ABOUT THIS EXERCISE: Would you return exactly the lines below from the line with "16H : J'AI RATÉ LE TRAIN, JE PRENDS" through the line with "климата, и выполнены", both included, and nothing else, leaving out the pictures?

===== RECORDS =====

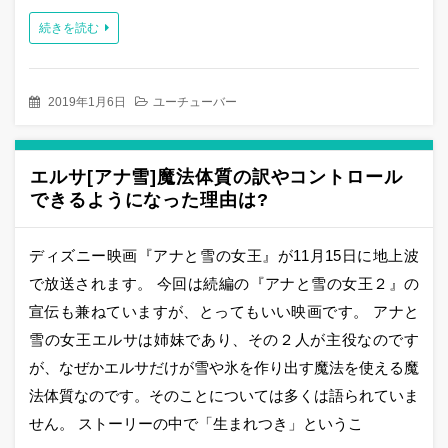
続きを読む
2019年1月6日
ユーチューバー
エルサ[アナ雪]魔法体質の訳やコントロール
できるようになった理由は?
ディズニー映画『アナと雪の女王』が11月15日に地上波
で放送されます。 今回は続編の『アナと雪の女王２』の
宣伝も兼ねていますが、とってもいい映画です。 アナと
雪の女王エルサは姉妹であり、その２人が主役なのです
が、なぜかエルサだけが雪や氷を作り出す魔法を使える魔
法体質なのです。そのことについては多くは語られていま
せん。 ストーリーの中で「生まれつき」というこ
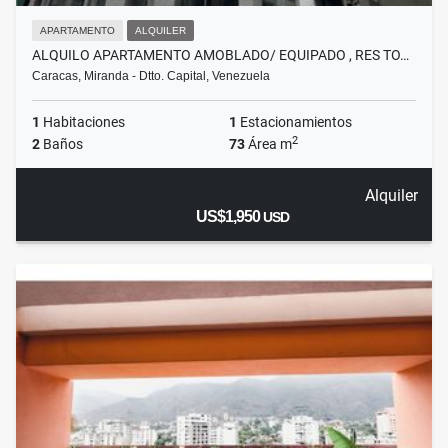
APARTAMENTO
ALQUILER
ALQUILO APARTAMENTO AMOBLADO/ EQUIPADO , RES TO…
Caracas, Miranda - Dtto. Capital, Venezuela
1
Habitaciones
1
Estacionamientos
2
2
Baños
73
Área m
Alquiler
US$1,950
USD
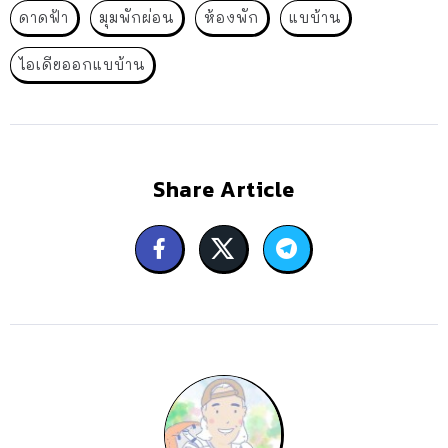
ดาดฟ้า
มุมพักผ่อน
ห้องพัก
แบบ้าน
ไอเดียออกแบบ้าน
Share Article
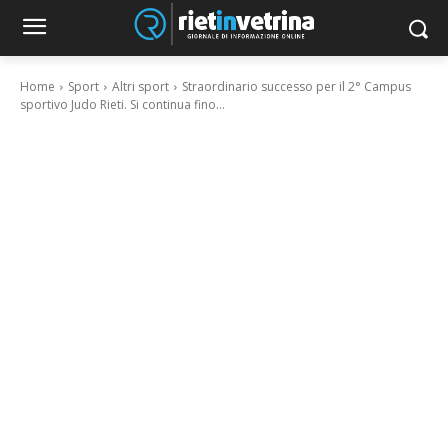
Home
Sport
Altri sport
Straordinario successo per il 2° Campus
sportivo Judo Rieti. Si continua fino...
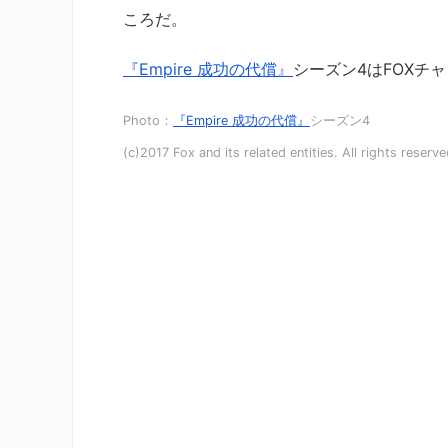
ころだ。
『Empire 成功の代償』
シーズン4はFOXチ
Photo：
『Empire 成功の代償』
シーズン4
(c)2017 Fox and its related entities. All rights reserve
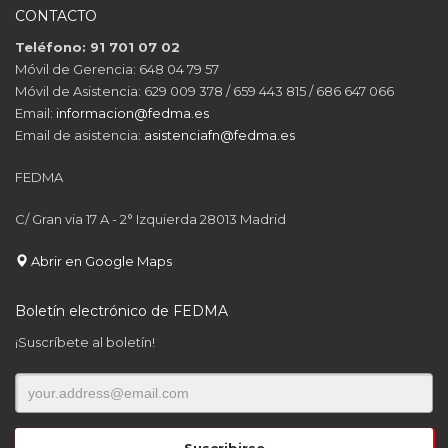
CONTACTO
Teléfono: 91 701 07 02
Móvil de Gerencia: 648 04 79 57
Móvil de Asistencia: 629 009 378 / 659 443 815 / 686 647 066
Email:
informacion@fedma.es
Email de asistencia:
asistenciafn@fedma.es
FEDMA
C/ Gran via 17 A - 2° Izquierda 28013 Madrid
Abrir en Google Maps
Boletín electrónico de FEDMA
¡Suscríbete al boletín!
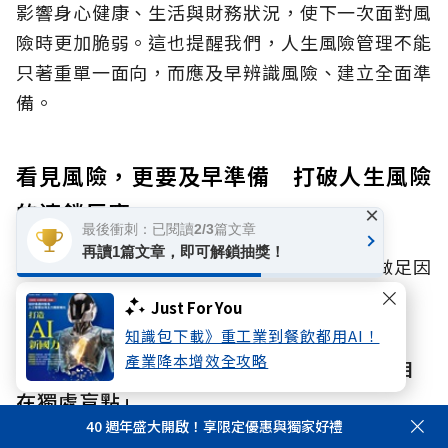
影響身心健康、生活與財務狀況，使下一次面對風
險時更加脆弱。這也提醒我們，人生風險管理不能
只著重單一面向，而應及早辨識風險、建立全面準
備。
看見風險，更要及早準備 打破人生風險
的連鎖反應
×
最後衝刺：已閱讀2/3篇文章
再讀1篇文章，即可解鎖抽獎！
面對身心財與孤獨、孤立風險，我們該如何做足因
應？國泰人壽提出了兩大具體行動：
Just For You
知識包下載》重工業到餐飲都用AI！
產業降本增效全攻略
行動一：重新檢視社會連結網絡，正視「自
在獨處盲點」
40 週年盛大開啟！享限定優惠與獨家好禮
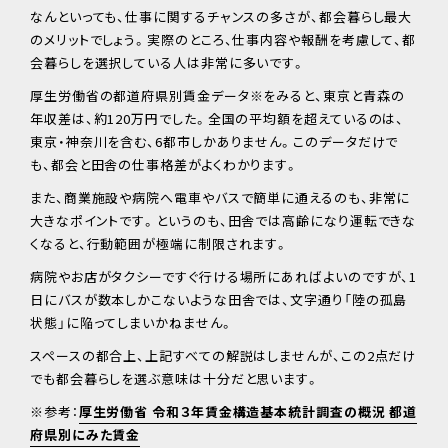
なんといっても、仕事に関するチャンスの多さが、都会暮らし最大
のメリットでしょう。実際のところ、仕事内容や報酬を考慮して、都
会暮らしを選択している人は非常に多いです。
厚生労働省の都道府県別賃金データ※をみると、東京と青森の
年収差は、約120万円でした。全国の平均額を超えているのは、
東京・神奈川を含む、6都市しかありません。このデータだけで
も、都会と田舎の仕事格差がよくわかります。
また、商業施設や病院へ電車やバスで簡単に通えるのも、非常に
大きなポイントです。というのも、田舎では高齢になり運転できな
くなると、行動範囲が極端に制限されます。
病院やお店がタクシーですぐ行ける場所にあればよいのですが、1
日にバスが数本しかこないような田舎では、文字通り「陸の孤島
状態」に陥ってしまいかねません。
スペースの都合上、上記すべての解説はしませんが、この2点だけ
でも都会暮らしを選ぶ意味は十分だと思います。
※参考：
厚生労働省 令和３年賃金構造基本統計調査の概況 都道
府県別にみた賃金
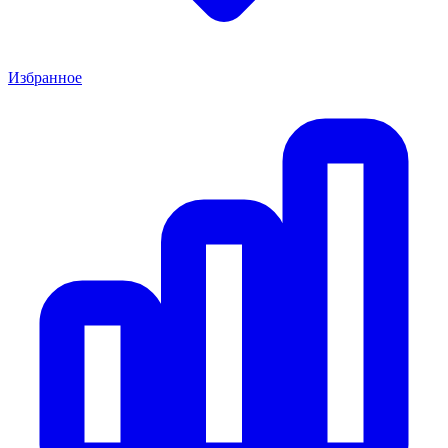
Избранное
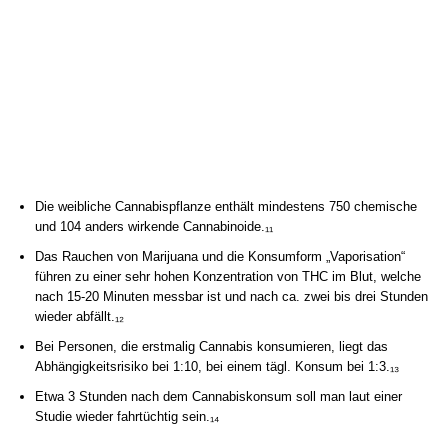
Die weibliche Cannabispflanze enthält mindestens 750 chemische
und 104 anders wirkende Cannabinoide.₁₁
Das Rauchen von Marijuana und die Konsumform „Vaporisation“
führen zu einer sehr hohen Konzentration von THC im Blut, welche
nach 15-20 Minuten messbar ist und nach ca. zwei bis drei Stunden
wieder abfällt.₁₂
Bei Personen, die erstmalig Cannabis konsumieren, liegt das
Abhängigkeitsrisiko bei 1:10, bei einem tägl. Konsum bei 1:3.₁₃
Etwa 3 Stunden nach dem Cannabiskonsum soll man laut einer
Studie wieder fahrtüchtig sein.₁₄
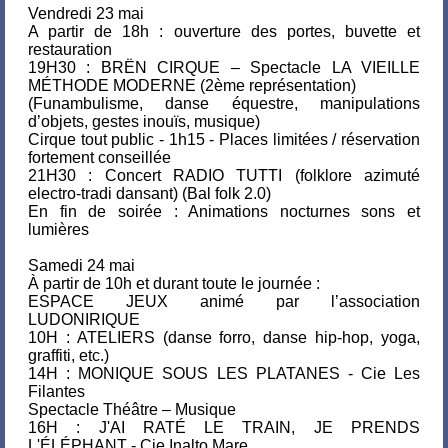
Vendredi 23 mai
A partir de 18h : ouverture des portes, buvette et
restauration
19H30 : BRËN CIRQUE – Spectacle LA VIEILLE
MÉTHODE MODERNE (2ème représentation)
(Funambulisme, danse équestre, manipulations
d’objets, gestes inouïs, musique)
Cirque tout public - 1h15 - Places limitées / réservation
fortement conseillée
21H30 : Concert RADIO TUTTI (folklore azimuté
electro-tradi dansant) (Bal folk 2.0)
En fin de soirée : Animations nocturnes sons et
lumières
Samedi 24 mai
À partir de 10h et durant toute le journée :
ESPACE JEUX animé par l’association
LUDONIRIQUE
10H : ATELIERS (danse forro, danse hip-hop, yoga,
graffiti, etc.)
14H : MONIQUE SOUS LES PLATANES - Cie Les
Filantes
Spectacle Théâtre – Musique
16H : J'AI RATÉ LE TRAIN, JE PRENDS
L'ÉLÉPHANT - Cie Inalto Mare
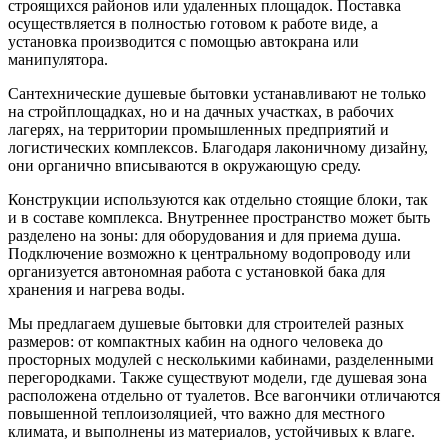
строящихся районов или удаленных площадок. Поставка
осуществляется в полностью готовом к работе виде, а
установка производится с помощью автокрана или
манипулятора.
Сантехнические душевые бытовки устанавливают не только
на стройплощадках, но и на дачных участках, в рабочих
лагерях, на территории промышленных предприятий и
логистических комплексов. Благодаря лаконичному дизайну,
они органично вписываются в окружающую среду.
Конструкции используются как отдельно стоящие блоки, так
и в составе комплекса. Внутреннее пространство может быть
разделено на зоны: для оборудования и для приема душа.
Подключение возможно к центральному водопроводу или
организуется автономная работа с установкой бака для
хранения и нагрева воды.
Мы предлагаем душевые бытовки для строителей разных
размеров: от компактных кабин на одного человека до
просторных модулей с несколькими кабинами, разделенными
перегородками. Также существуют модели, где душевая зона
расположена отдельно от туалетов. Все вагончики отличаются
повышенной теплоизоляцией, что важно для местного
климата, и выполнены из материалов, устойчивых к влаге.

=====
===== RECORDS =====

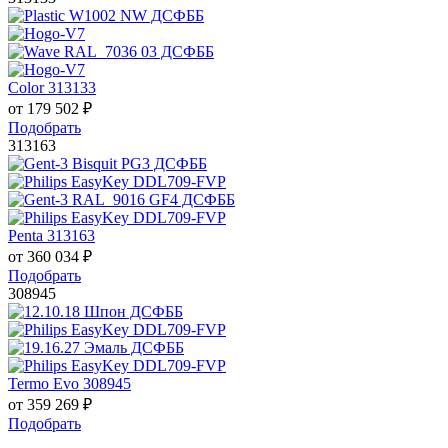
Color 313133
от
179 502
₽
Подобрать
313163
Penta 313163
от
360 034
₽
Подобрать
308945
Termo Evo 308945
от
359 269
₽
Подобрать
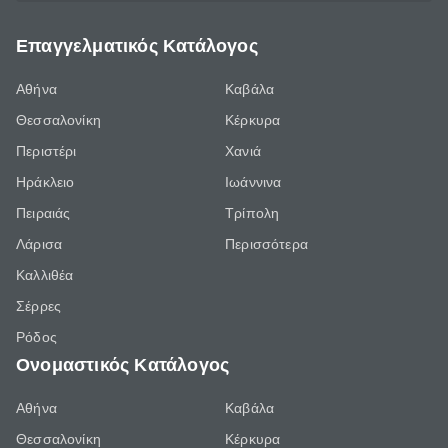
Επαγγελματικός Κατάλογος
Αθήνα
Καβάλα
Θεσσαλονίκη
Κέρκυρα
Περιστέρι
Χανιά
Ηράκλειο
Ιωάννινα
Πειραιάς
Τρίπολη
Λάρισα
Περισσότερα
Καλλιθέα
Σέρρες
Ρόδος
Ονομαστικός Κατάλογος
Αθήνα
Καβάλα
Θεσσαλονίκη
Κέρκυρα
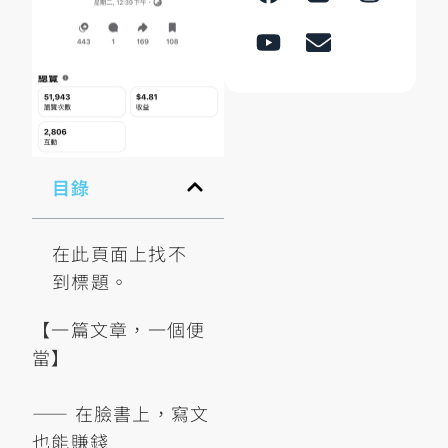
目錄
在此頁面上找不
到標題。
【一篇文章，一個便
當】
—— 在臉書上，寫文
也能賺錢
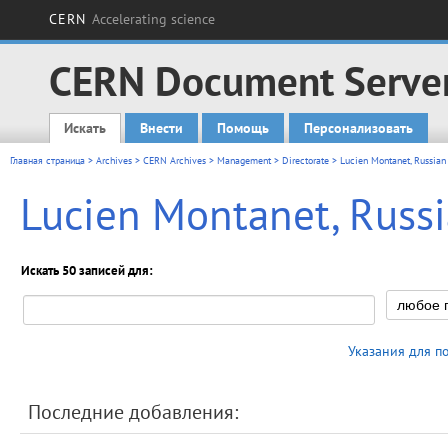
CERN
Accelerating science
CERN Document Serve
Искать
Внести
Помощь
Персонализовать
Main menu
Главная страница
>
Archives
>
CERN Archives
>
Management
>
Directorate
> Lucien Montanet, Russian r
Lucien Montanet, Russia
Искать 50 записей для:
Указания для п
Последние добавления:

=====

EXERCISE ANSWER:
16H : J'AI RATÉ LE TRAIN, JE PRENDS
L'ÉLÉPHANT - Cie Inalto Mare
строящихся районов или удаленных площадок. Поставка
осуществляется в полностью готовом к работе виде, а
установка производится с помощью автокрана или
манипулятора.
Сантехнические душевые бытовки устанавливают не только
на стройплощадках, но и на дачных участках, в рабочих
лагерях, на территории промышленных предприятий и
логистических комплексов. Благодаря лаконичному дизайну,
они органично вписываются в окружающую среду.
Конструкции используются как отдельно стоящие блоки, так
и в составе комплекса. Внутреннее пространство может быть
разделено на зоны: для оборудования и для приема душа.
Подключение возможно к центральному водопроводу или
организуется автономная работа с установкой бака для
хранения и нагрева воды.
Мы предлагаем душевые бытовки для строителей разных
размеров: от компактных кабин на одного человека до
просторных модулей с несколькими кабинами, разделенными
перегородками. Также существуют модели, где душевая зона
расположена отдельно от туалетов. Все вагончики отличаются
повышенной теплоизоляцией, что важно для местного
климата, и выполнены из материалов, устойчивых к влаге.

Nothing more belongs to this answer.